Was the atomic bombing of Japan necessary?
I talked to a liberal recently about the atomic bombing of Japan at the end of World War II. To this man, it was an undeniable fact that dropping the bombs was morally and ethically wrong. Destroying the two cities and killing hundreds of thousands of “innocent civilians”, was, in his mind, one of the great crimes of the last century. He said it was “self evident to anything thinking person” that it was a crime of the highest magnitude.
I enjoy examining such “obviously self-evident” truths to determine for myself, without bias, the facts surrounding the circumstances and come to my own conclusions.
On the surface, it seems “obvious” that the killing of almost 200,000 people in a couple of instants is wrong.
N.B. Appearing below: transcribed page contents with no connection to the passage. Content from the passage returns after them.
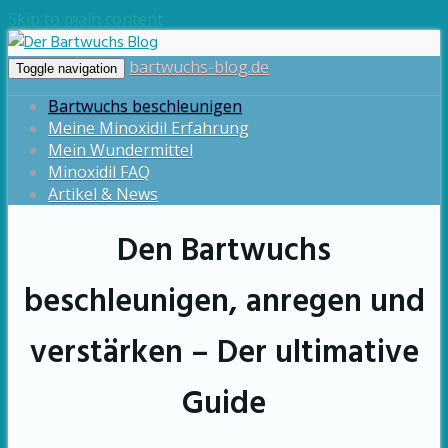
Skip to main content
bartwuchs-blog.de
Toggle navigation
Bartwuchs beschleunigen
Meine Minoxidil Erfahrung
Mein Wundermittel
Minoxidil FAQ
Artikel & News
Den Bartwuchs
beschleunigen, anregen und
verstärken – Der ultimative
Guide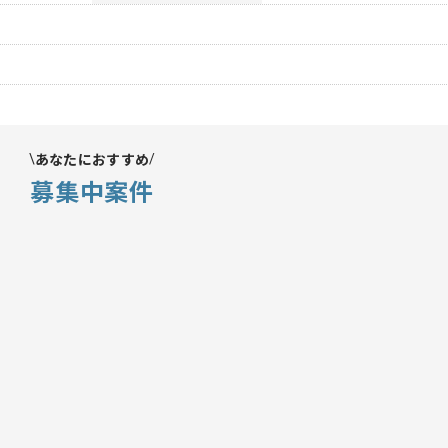
あなたにおすすめ
募集中案件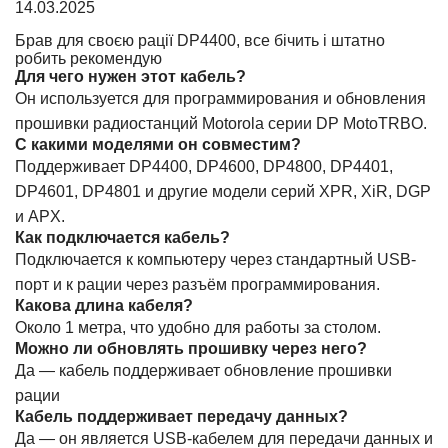
14.03.2025
Брав для своєю рації DP4400, все бічить і штатно
робить рекомендую
Для чего нужен этот кабель?
Он используется для программирования и обновления
прошивки радиостанций Motorola серии DP MotoTRBO.
С какими моделями он совместим?
Поддерживает DP4400, DP4600, DP4800, DP4401,
DP4601, DP4801 и другие модели серий XPR, XiR, DGP
и APX.
Как подключается кабель?
Подключается к компьютеру через стандартный USB-
порт и к рации через разъём программирования.
Какова длина кабеля?
Около 1 метра, что удобно для работы за столом.
Можно ли обновлять прошивку через него?
Да — кабель поддерживает обновление прошивки
рации
Кабель поддерживает передачу данных?
Да — он является USB-кабелем для передачи данных и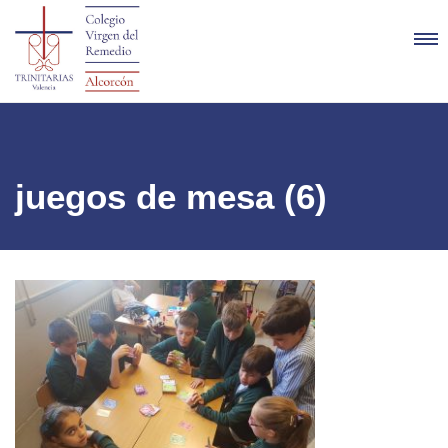
juegos de mesa (6)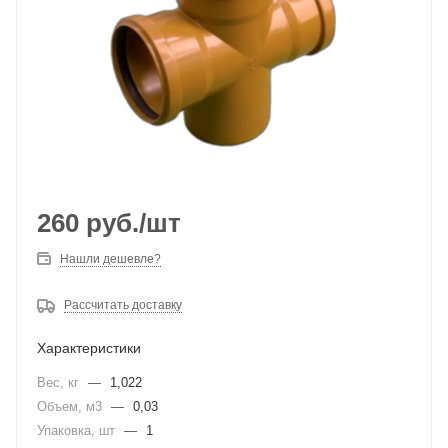
260
руб.
/шт
Нашли дешевле?
Рассчитать доставку
Характеристики
Вес, кг
—
1,022
Объем, м3
—
0,03
Упаковка, шт
—
1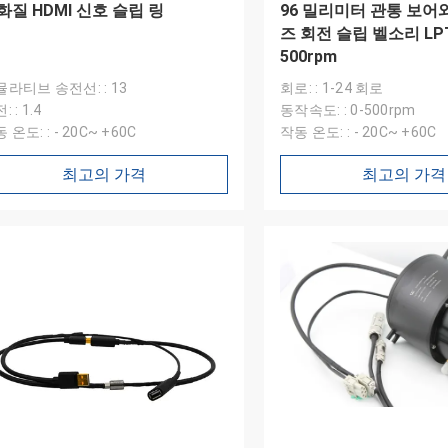
화질 HDMI 신호 슬립 링
96 밀리미터 관통 보어
즈 회전 슬립 벨소리 LP
500rpm
라티브 송전선: : 13
회로: : 1-24 회로
: : 1.4
동작속도: : 0-500rpm
 온도: : - 20C~ +60C
작동 온도: : - 20C~ +60C
최고의 가격
최고의 가격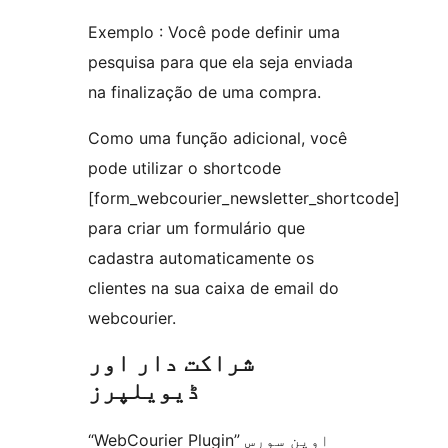
Exemplo : Você pode definir uma
pesquisa para que ela seja enviada
na finalização de uma compra.
Como uma função adicional, você
pode utilizar o shortcode
[form_webcourier_newsletter_shortcode]
para criar um formulário que
cadastra automaticamente os
clientes na sua caixa de email do
webcourier.
شراکت دار اور
ڈیویلپرز
“WebCourier Plugin” اوپن سورس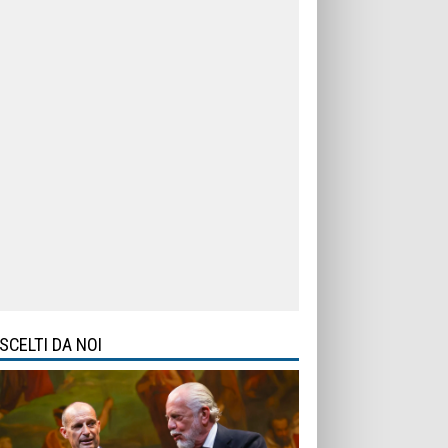
SCELTI DA NOI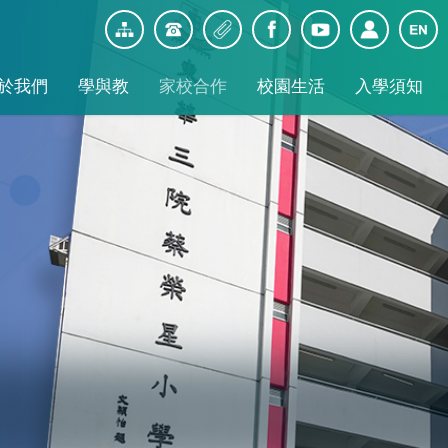
於我們
學與教
家校合作
校園生活
入學須知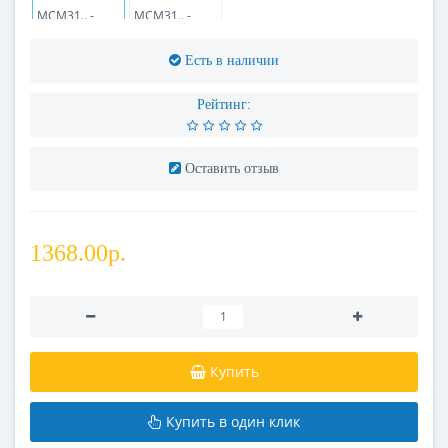
Есть в наличии
Рейтинг:
Оставить отзыв
1368.00р.
Купить
Купить в один клик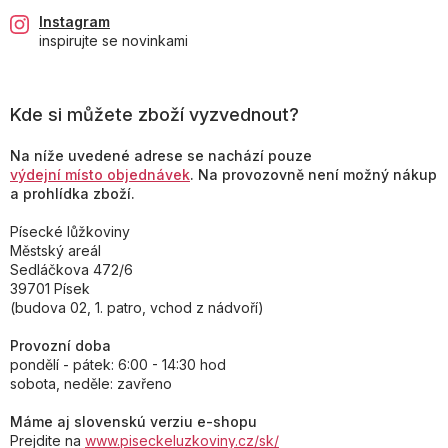
Instagram
inspirujte se novinkami
Kde si můžete zboží vyzvednout?
Na níže uvedené adrese se nachází pouze
výdejní místo objednávek
. Na provozovně není možný nákup
a prohlídka zboží.
Písecké lůžkoviny
Městský areál
Sedláčkova 472/6
39701 Písek
(budova 02, 1. patro, vchod z nádvoří)
Provozní doba
pondělí - pátek: 6:00 - 14:30 hod
sobota, neděle: zavřeno
Máme aj slovenskú verziu e-shopu
Prejdite na
www.piseckeluzkoviny.cz/sk/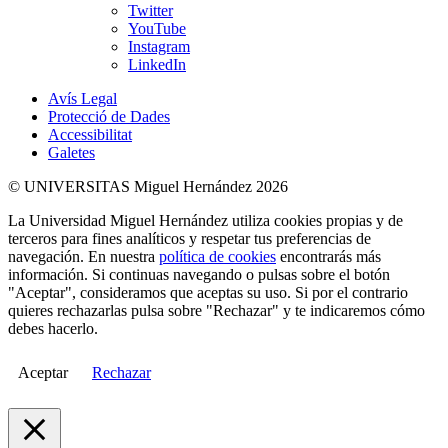
Twitter
YouTube
Instagram
LinkedIn
Avís Legal
Protecció de Dades
Accessibilitat
Galetes
© UNIVERSITAS Miguel Hernández 2026
La Universidad Miguel Hernández utiliza cookies propias y de
terceros para fines analíticos y respetar tus preferencias de
navegación. En nuestra
política de cookies
encontrarás más
información. Si continuas navegando o pulsas sobre el botón
"Aceptar", consideramos que aceptas su uso. Si por el contrario
quieres rechazarlas pulsa sobre "Rechazar" y te indicaremos cómo
debes hacerlo.
Aceptar
Rechazar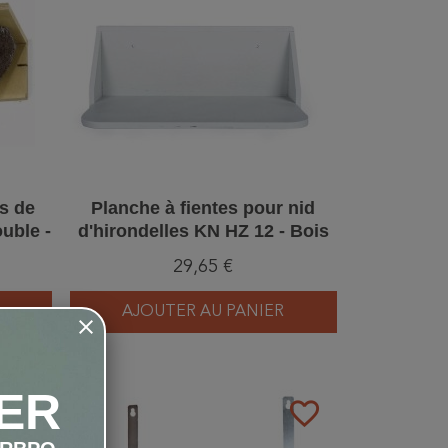
es de
Planche à fientes pour nid
uble -
d'hirondelles KN HZ 12 - Bois
29,65 €
AJOUTER AU PANIER
ER
favorite_border
favorite_border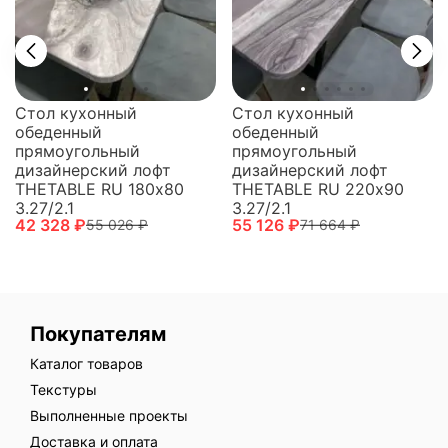
Стол кухонный
Стол кухонный
обеденный
обеденный
прямоугольный
прямоугольный
дизайнерский лофт
дизайнерский лофт
THETABLE RU 180х80
THETABLE RU 220х90
3.27/2.1
3.27/2.1
42 328 ₽
55 126 ₽
55 026 ₽
71 664 ₽
Покупателям
Каталог товаров
Текстуры
Выполненные проекты
Доставка и оплата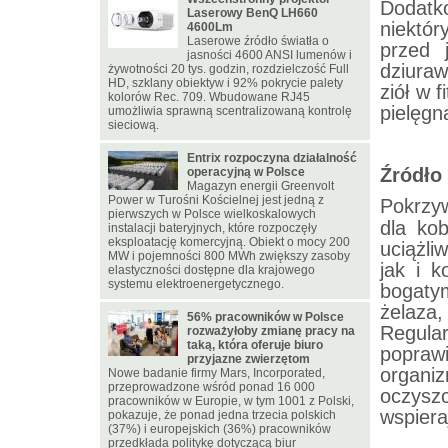
Dodatk
Laserowy BenQ LH660
niektór
4600Lm
Laserowe źródło światła o
przed 
jasności 4600 ANSI lumenów i
dziuraw
żywotności 20 tys. godzin, rozdzielczość Full
HD, szklany obiektyw i 92% pokrycie palety
ziół w 
kolorów Rec. 709. Wbudowane RJ45
pielęgn
umożliwia sprawną scentralizowaną kontrolę
sieciową.
Entrix rozpoczyna działalność
Źródło
operacyjną w Polsce
Magazyn energii Greenvolt
Power w Turośni Kościelnej jest jedną z
Pokrzy
pierwszych w Polsce wielkoskalowych
dla kob
instalacji bateryjnych, które rozpoczęły
eksploatację komercyjną. Obiekt o mocy 200
uciążli
MW i pojemności 800 MWh zwiększy zasoby
jak i 
elastyczności dostępne dla krajowego
systemu elektroenergetycznego.
bogaty
żelaz
56% pracowników w Polsce
Regul
rozważyłoby zmianę pracy na
taką, która oferuje biuro
popraw
przyjazne zwierzętom
organi
Nowe badanie firmy Mars, Incorporated,
przeprowadzone wśród ponad 16 000
oczysz
pracowników w Europie, w tym 1001 z Polski,
wspiera
pokazuje, że ponad jedna trzecia polskich
(37%) i europejskich (36%) pracowników
przedkłada politykę dotyczącą biur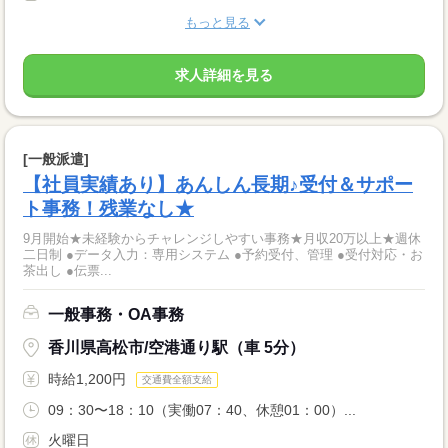
もっと見る
求人詳細を見る
[一般派遣]
【社員実績あり】あんしん長期♪受付＆サポー
ト事務！残業なし★
9月開始★未経験からチャレンジしやすい事務★月収20万以上★週休
二日制 ●データ入力：専用システム ●予約受付、管理 ●受付対応・お
茶出し ●伝票...
一般事務・OA事務
香川県高松市/空港通り駅（車 5分）
時給1,200円
交通費全額支給
09：30〜18：10（実働07：40、休憩01：00）...
火曜日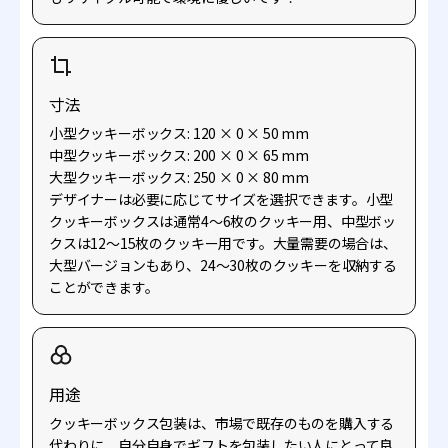
寸法
小型クッキーボックス: 120 × 0 × 50 mm
中型クッキーボックス: 200 × 0 × 65 mm
大型クッキーボックス: 250 × 0 × 80 mm
デザイナーは必要に応じてサイズを選択できます。小型
クッキーボックスは通常4～6枚のクッキー用、中型ボッ
クスは12～15枚のクッキー用です。大量需要の場合は、
大型バージョンもあり、24～30枚のクッキーを収納する
ことができます。
用途
クッキーボックス包装は、市場で既存のものを購入する
代わりに、自分自身でギフトを包装したい人にとって良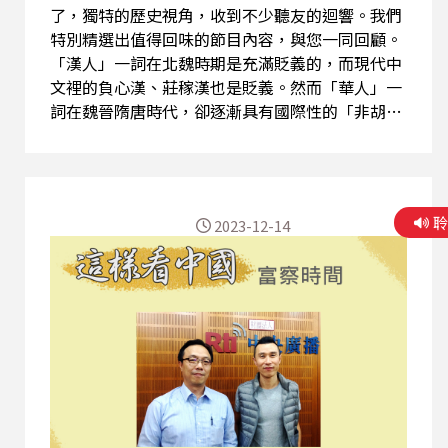
了，獨特的歷史視角，收到不少聽友的迴響。我們
特別精選出值得回味的節目內容，與您一同回顧。
「漢人」一詞在北魏時期是充滿貶義的，而現代中
文裡的負心漢、莊稼漢也是貶義。然而「華人」一
詞在魏晉隋唐時代，卻逐漸具有國際性的「非胡非
漢之人」的意涵。為什麼呢？請聽主持人富察說明
解析。 (精彩節目內容歡迎點選連結頁面上的三角
形播放鍵圖案收聽，或透過Podcast平台搜尋「這
樣看中國 富察時間」收聽。) 【與節目互動】
2023-12-14
EMAIL: 2020@rti.org.tw、
20200203news@gmail.com PODCAST：SOUND
ON 、SPOTIFY 、Apple Podcasts 、Google 播
客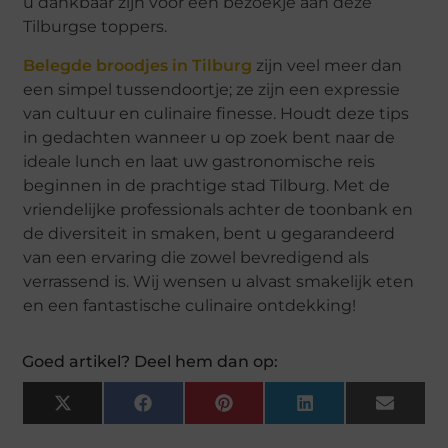
u dankbaar zijn voor een bezoekje aan deze
Tilburgse toppers.
Belegde broodjes in Tilburg
zijn veel meer dan
een simpel tussendoortje; ze zijn een expressie
van cultuur en culinaire finesse. Houdt deze tips
in gedachten wanneer u op zoek bent naar de
ideale lunch en laat uw gastronomische reis
beginnen in de prachtige stad Tilburg. Met de
vriendelijke professionals achter de toonbank en
de diversiteit in smaken, bent u gegarandeerd
van een ervaring die zowel bevredigend als
verrassend is. Wij wensen u alvast smakelijk eten
en een fantastische culinaire ontdekking!
Goed artikel? Deel hem dan op:
X
Facebook
Pinterest
LinkedIn
Email
(Twitter)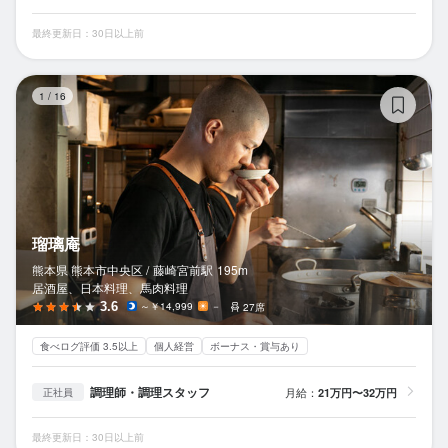
最終更新日：30日以上前
瑠
1
/
16
瑠璃庵
熊本県 熊本市中央区 /
藤崎宮前
駅
195m
居酒屋、日本料理、馬肉料理
3.6
～￥14,999
－
27席
食べログ評価 3.5以上
個人経営
ボーナス・賞与あり
調理師・調理スタッフ
月給：
21万円〜32万円
正社員
最終更新日：30日以上前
However, sometimes the ethics of a decision are not so obvious once you examine the facts at look at the situation of the decision makers.
At that time, a long and extremely costly war had been fought with Germany, Japan and Italy (plus a few other countries like Romania) on one side, and France, Russia, the United States and Britain (and a number of other countries) on the other. As many as 50 to 60 million people were killed in that war up until that time, and the war with Japan was getting uglier by the moment.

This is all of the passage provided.